▶ **INSTRUCTIONS FOR THE TASK**:
Find the word "Merchweiler" below. Copy each line that has it.

▶ **Source data**:
§

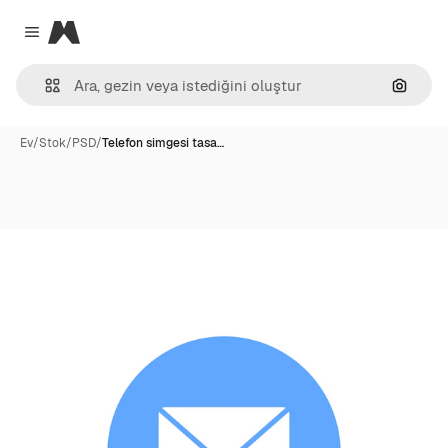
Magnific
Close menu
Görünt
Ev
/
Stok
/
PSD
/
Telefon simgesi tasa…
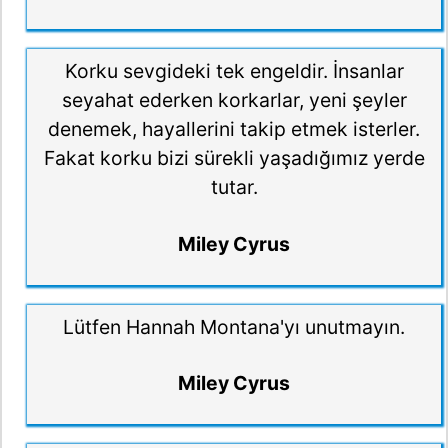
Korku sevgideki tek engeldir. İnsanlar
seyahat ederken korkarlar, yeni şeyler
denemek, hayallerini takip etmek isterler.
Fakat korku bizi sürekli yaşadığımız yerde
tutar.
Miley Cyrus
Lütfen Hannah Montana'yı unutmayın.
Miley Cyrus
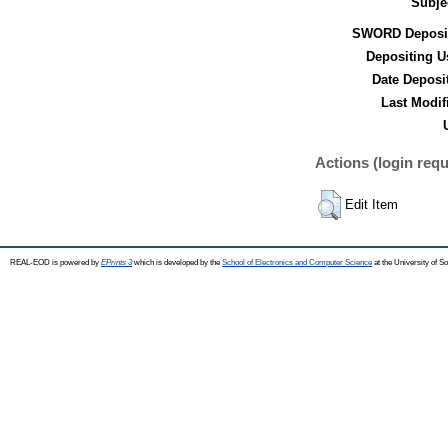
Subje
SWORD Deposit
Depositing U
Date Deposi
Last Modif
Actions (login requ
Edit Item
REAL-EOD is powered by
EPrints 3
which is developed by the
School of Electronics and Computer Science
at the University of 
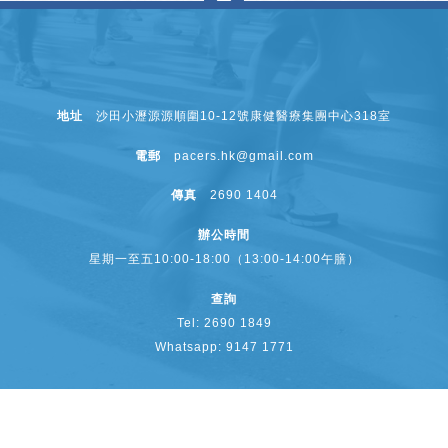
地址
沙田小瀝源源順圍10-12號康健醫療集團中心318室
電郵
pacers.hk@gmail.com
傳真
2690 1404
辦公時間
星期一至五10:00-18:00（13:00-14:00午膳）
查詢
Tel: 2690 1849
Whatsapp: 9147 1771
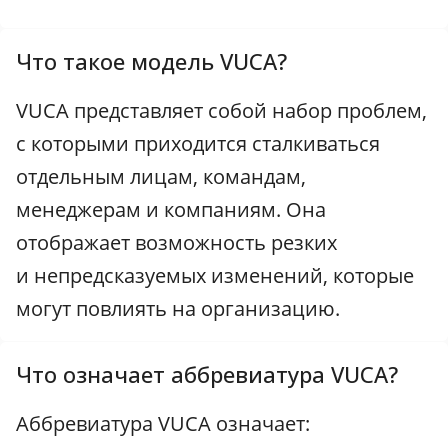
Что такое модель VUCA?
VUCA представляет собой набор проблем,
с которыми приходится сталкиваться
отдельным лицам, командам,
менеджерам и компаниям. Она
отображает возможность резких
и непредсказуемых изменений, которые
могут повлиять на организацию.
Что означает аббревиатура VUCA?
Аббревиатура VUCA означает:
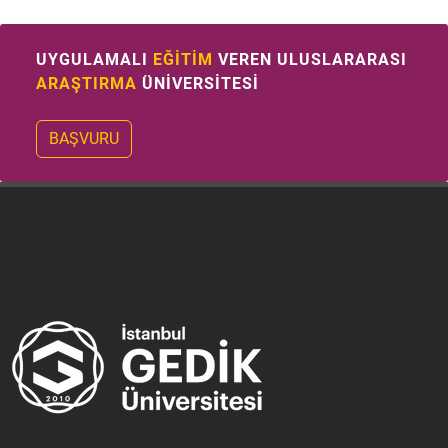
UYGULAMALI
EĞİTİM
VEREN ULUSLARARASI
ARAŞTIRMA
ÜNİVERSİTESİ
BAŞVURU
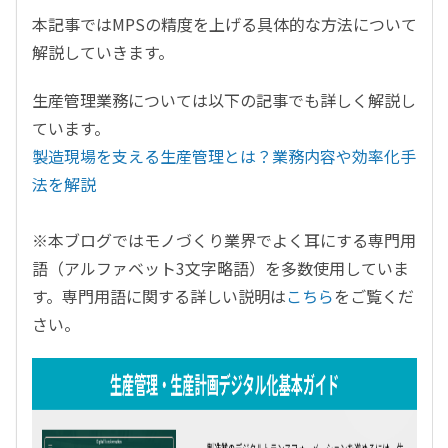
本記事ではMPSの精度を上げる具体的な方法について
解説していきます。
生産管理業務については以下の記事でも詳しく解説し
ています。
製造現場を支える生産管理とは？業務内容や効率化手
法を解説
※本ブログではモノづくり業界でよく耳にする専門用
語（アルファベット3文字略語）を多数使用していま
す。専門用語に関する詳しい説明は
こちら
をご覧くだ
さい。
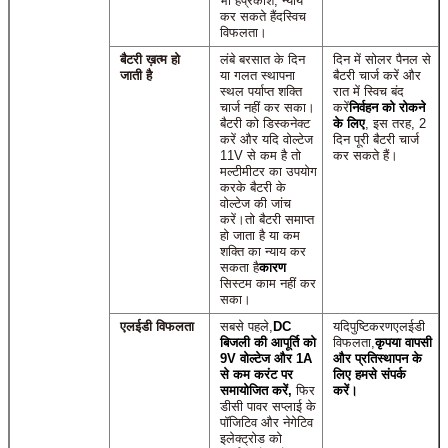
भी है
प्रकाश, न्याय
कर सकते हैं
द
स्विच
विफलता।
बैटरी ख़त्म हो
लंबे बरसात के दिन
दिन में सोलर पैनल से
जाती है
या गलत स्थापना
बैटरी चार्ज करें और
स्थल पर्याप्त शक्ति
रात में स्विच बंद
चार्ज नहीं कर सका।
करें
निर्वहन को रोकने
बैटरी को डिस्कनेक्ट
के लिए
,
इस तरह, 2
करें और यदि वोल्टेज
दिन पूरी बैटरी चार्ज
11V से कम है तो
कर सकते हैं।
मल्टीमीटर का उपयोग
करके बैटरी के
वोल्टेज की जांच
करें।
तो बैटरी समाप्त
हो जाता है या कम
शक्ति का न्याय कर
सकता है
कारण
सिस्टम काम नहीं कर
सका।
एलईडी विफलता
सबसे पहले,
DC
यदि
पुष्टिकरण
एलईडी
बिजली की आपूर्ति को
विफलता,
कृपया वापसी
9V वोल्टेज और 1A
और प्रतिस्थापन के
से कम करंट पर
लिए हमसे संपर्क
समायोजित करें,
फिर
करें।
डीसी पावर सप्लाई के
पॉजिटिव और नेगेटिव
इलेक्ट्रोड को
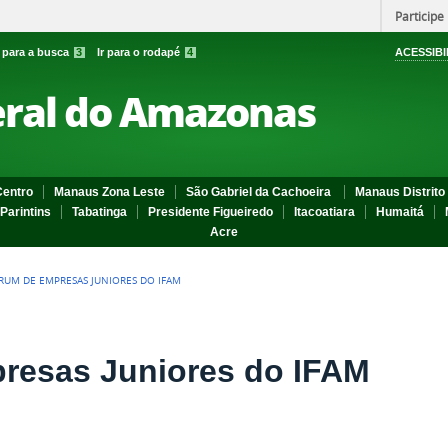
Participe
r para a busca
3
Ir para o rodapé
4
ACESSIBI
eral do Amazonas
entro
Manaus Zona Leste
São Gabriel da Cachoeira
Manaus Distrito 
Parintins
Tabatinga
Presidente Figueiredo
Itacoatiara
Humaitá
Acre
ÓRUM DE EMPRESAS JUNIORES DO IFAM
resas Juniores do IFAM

§

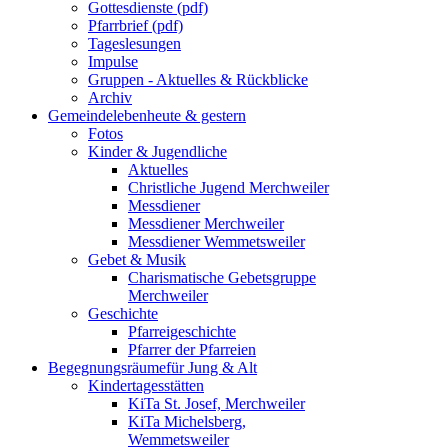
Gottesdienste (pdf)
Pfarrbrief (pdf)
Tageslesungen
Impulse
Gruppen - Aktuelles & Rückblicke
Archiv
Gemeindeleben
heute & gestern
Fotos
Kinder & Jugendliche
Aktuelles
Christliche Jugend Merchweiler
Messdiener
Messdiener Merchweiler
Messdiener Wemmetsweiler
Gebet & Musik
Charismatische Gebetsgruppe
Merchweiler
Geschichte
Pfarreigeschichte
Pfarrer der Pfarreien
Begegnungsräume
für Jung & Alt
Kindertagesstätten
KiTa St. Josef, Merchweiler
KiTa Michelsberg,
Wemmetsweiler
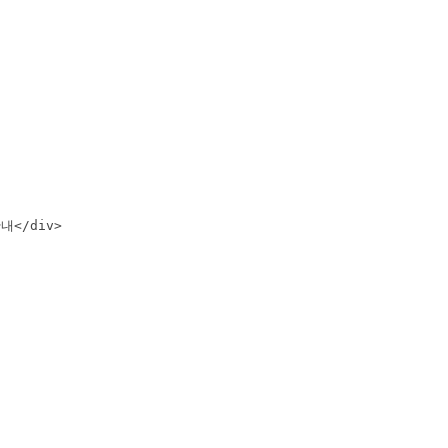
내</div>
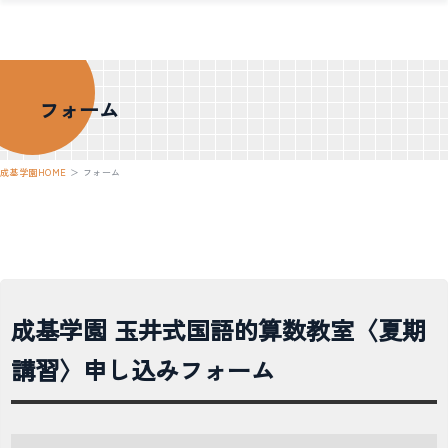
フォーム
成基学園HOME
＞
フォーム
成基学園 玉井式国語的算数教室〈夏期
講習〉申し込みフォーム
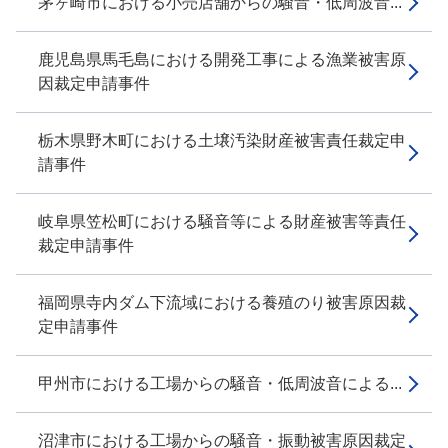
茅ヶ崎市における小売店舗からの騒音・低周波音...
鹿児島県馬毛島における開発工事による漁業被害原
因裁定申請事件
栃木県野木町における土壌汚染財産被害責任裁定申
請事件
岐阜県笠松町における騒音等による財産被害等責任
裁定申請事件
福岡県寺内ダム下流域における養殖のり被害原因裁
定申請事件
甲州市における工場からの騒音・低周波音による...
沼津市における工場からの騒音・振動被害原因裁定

§

▶ **TASK RESULT**:
Christliche Jugend Merchweiler
Messdiener Merchweiler
Merchweiler
KiTa St. Josef, Merchweiler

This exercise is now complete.